§ **EXERCISE DETAILS**:
Retype the material below exactly, from its first line through the line with "Home (259, 2305)"; the pictures stay out.

§ **GIVEN INFORMATION**:
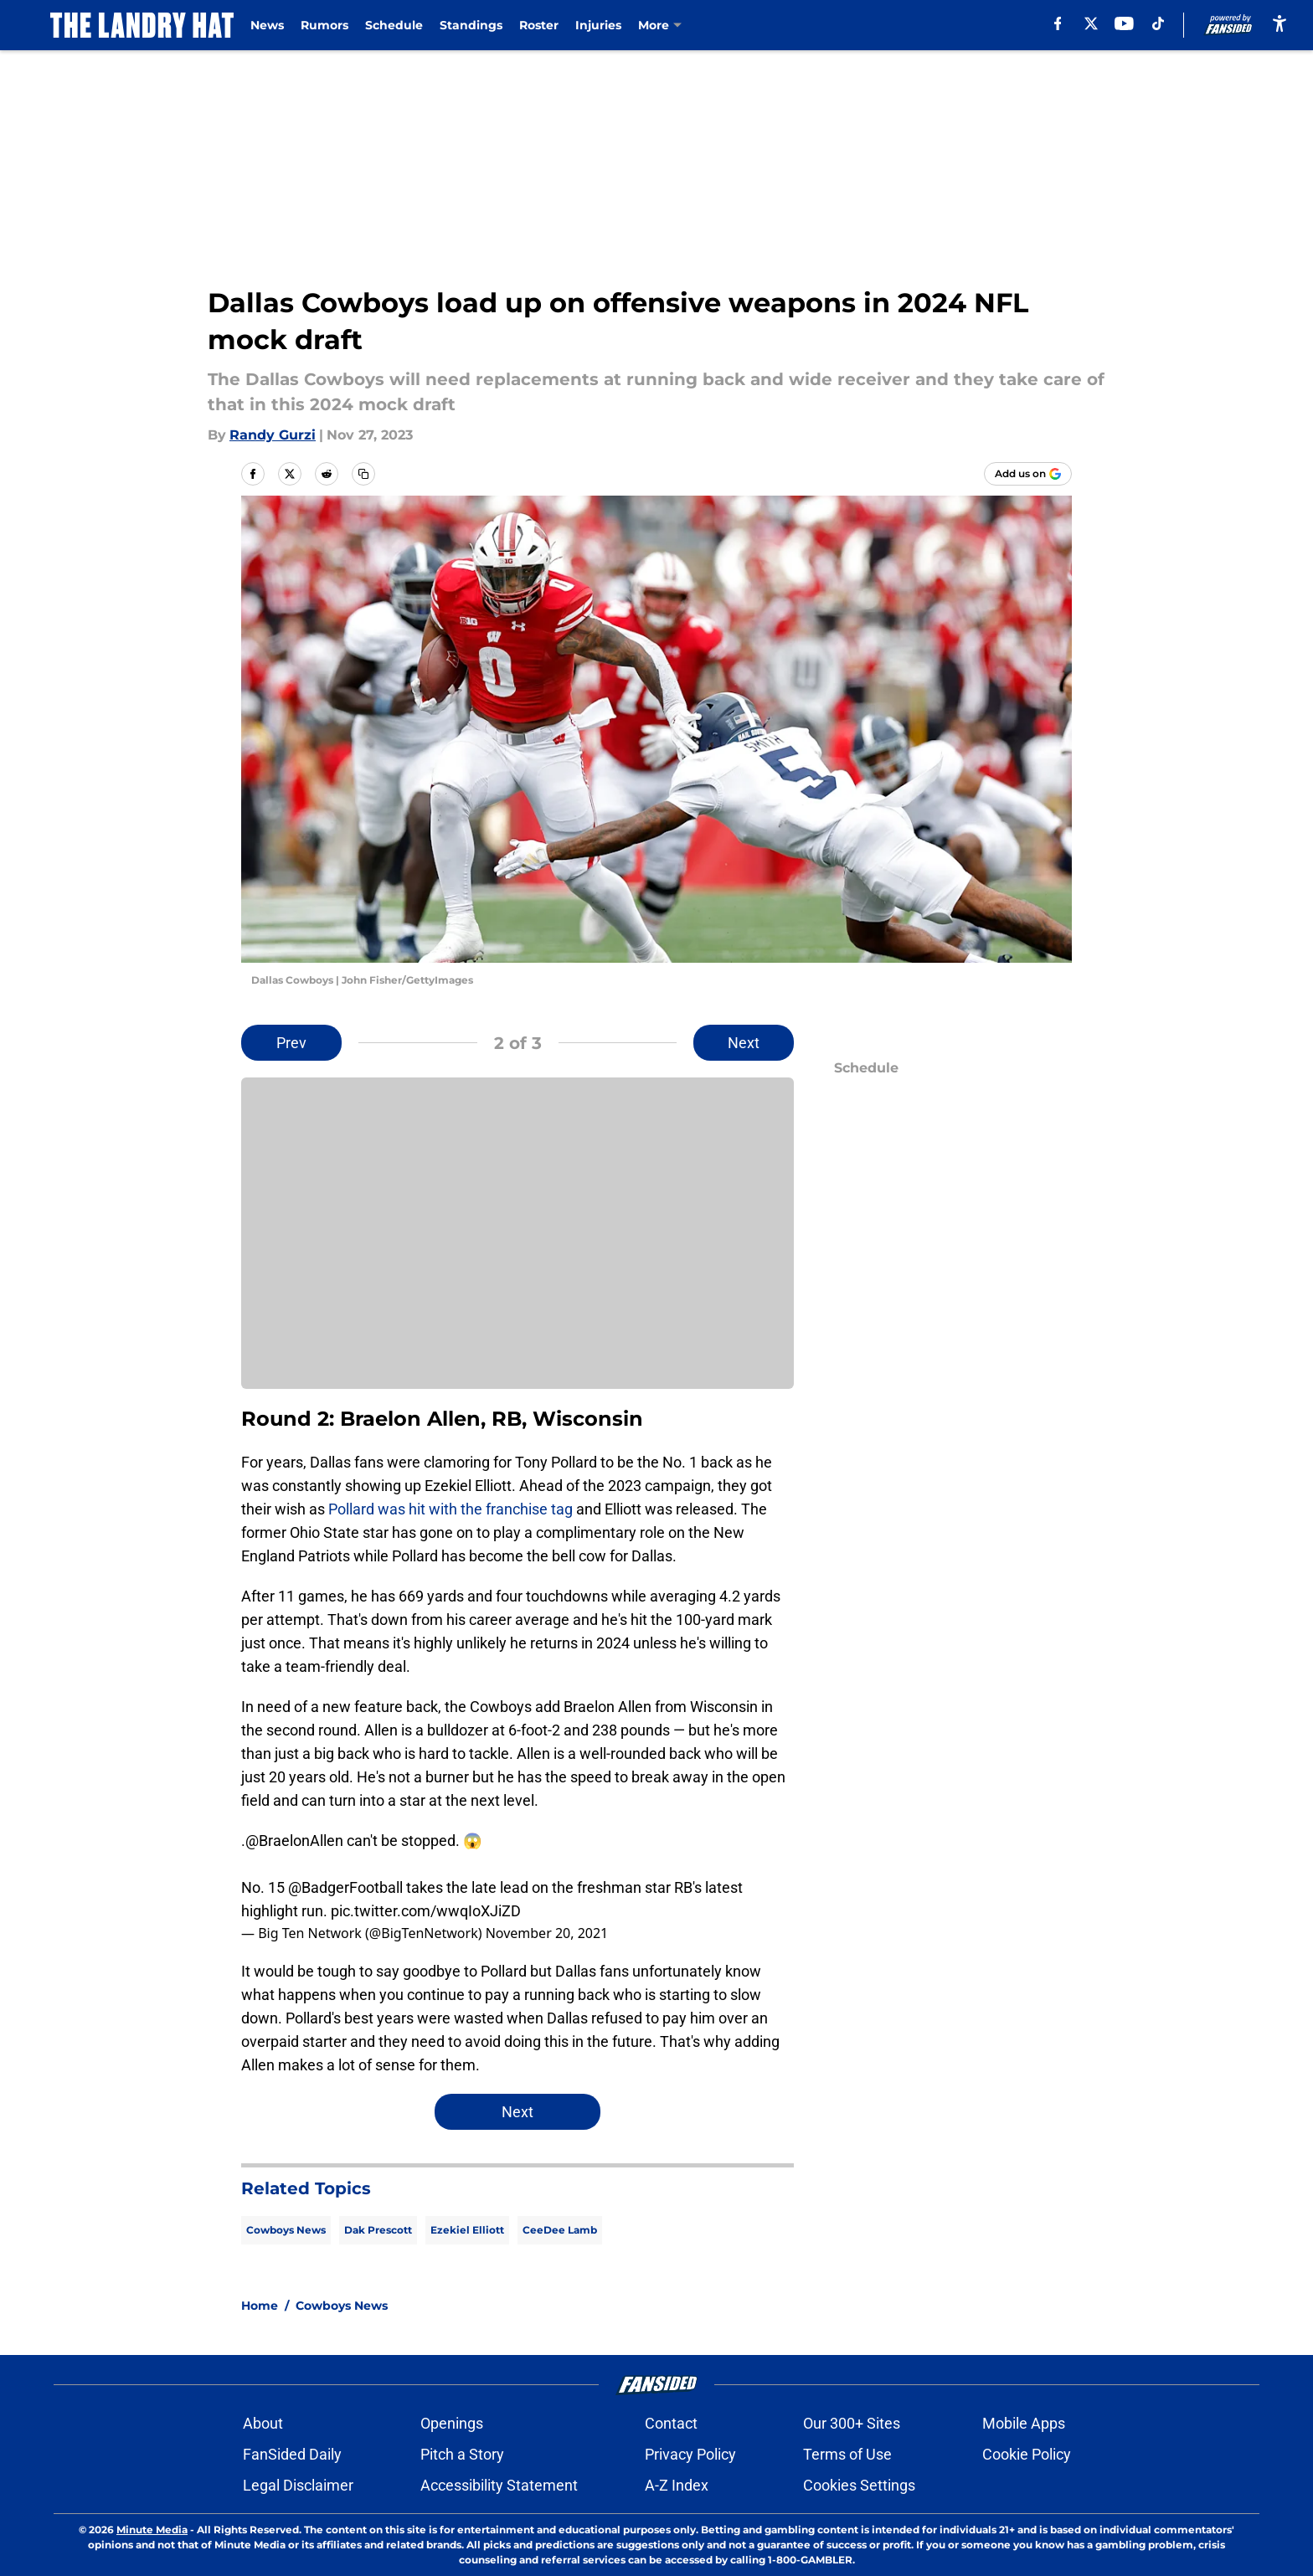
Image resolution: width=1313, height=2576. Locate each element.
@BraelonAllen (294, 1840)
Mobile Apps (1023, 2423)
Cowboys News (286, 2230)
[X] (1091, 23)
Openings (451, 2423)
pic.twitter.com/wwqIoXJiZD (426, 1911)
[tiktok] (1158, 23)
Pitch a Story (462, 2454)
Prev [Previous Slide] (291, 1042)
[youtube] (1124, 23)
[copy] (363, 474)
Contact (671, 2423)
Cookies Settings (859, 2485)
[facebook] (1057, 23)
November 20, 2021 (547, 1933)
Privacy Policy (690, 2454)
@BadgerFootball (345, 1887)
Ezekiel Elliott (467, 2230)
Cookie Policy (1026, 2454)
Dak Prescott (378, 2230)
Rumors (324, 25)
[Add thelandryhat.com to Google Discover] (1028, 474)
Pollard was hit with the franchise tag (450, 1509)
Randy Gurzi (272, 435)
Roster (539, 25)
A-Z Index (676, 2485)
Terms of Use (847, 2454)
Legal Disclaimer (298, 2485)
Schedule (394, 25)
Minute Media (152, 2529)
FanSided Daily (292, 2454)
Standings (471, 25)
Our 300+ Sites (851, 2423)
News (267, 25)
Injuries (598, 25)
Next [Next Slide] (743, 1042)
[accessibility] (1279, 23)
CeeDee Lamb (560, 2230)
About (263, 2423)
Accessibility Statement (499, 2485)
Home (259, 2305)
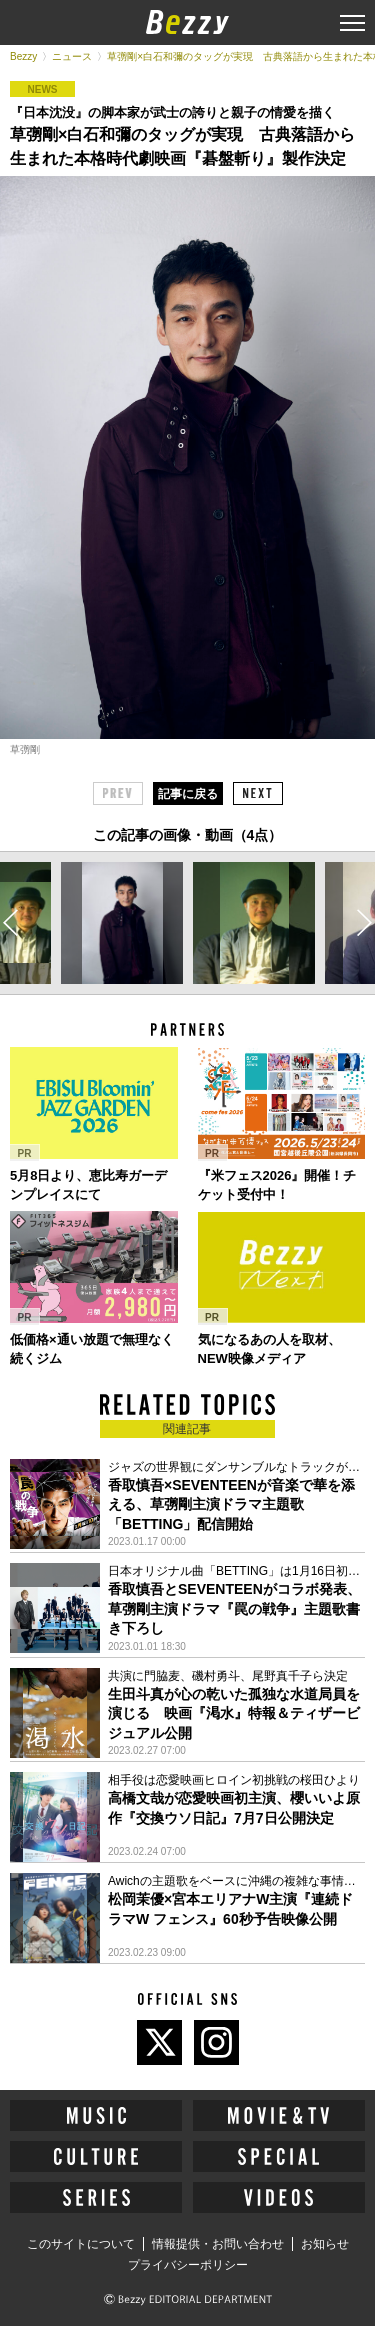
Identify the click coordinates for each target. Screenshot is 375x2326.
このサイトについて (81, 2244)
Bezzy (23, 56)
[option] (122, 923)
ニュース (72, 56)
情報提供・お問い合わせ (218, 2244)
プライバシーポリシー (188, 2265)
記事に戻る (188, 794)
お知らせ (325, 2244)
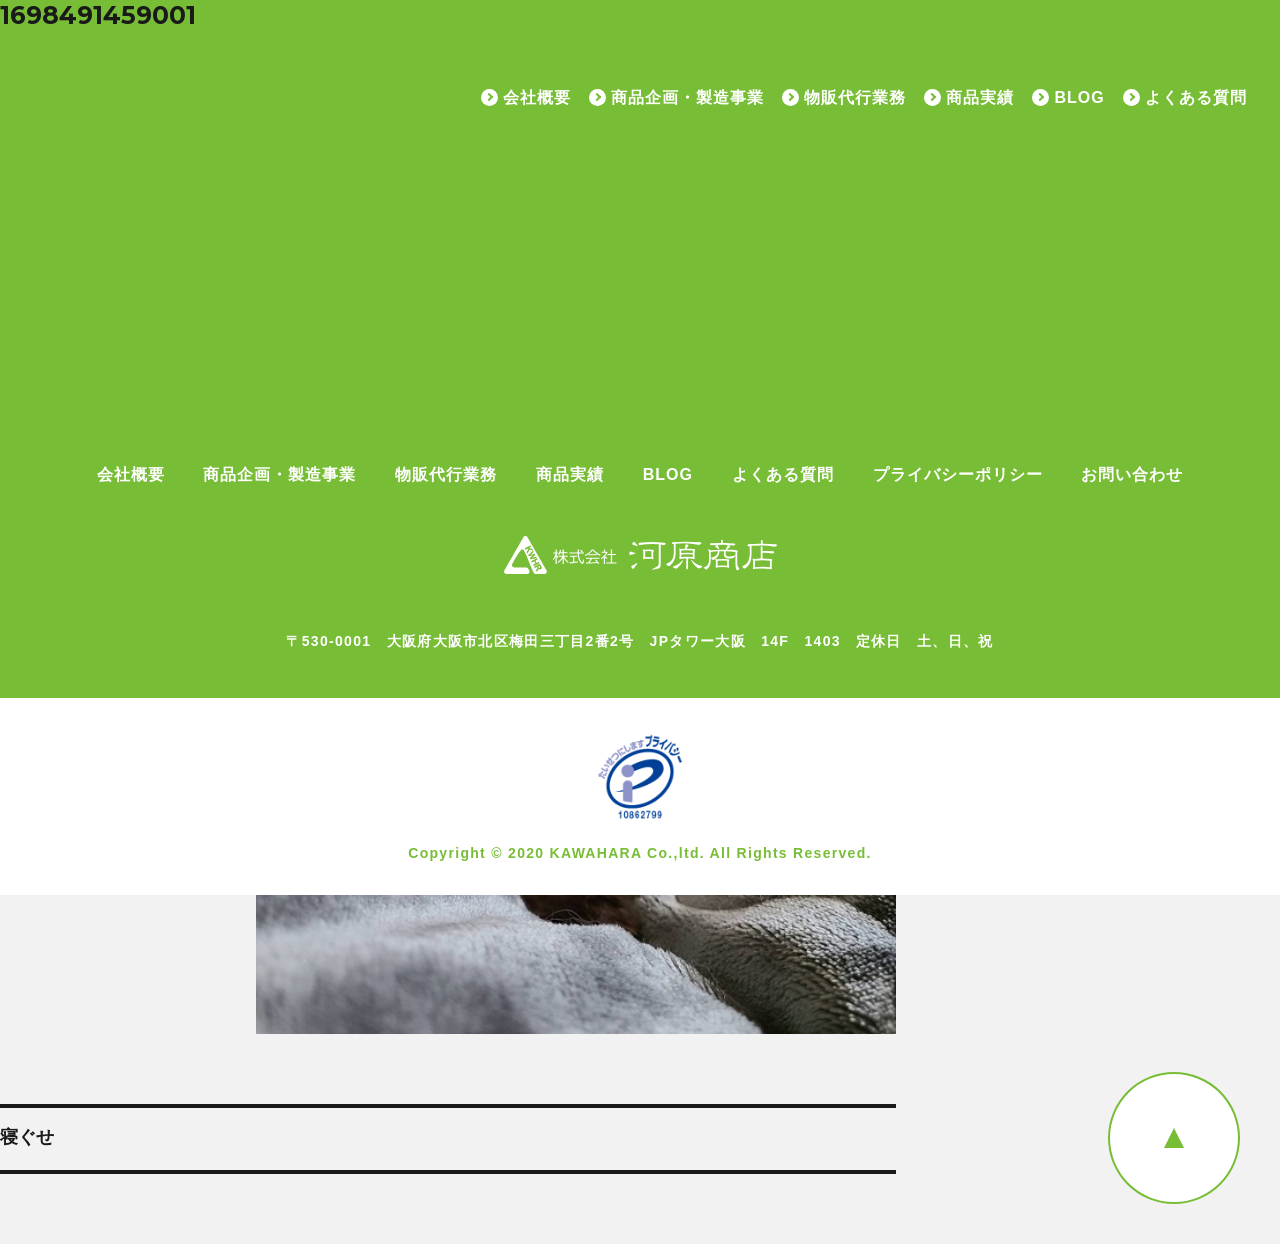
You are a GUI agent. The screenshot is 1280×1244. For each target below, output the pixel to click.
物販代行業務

§ **FINISHED TASK**:
Image resolution: width=1313, height=2576. Locate each element.
@BraelonAllen (294, 1840)
Mobile Apps (1023, 2423)
Cowboys News (286, 2230)
[X] (1091, 23)
Openings (451, 2423)
pic.twitter.com/wwqIoXJiZD (426, 1911)
[tiktok] (1158, 23)
Pitch a Story (462, 2454)
Prev [Previous Slide] (291, 1042)
[youtube] (1124, 23)
[copy] (363, 474)
Contact (671, 2423)
Cookies Settings (859, 2485)
[facebook] (1057, 23)
November 20, 2021 (547, 1933)
Privacy Policy (690, 2454)
@BadgerFootball (345, 1887)
Ezekiel Elliott (467, 2230)
Cookie Policy (1026, 2454)
Dak Prescott (378, 2230)
Rumors (324, 25)
[Add thelandryhat.com to Google Discover] (1028, 474)
Pollard was hit with the franchise tag (450, 1509)
Randy Gurzi (272, 435)
Roster (539, 25)
A-Z Index (676, 2485)
Terms of Use (847, 2454)
Legal Disclaimer (298, 2485)
Schedule (394, 25)
Minute Media (152, 2529)
FanSided Daily (292, 2454)
Standings (471, 25)
Our 300+ Sites (851, 2423)
News (267, 25)
Injuries (598, 25)
Next [Next Slide] (743, 1042)
[accessibility] (1279, 23)
CeeDee Lamb (560, 2230)
About (263, 2423)
Accessibility Statement (499, 2485)
Home (259, 2305)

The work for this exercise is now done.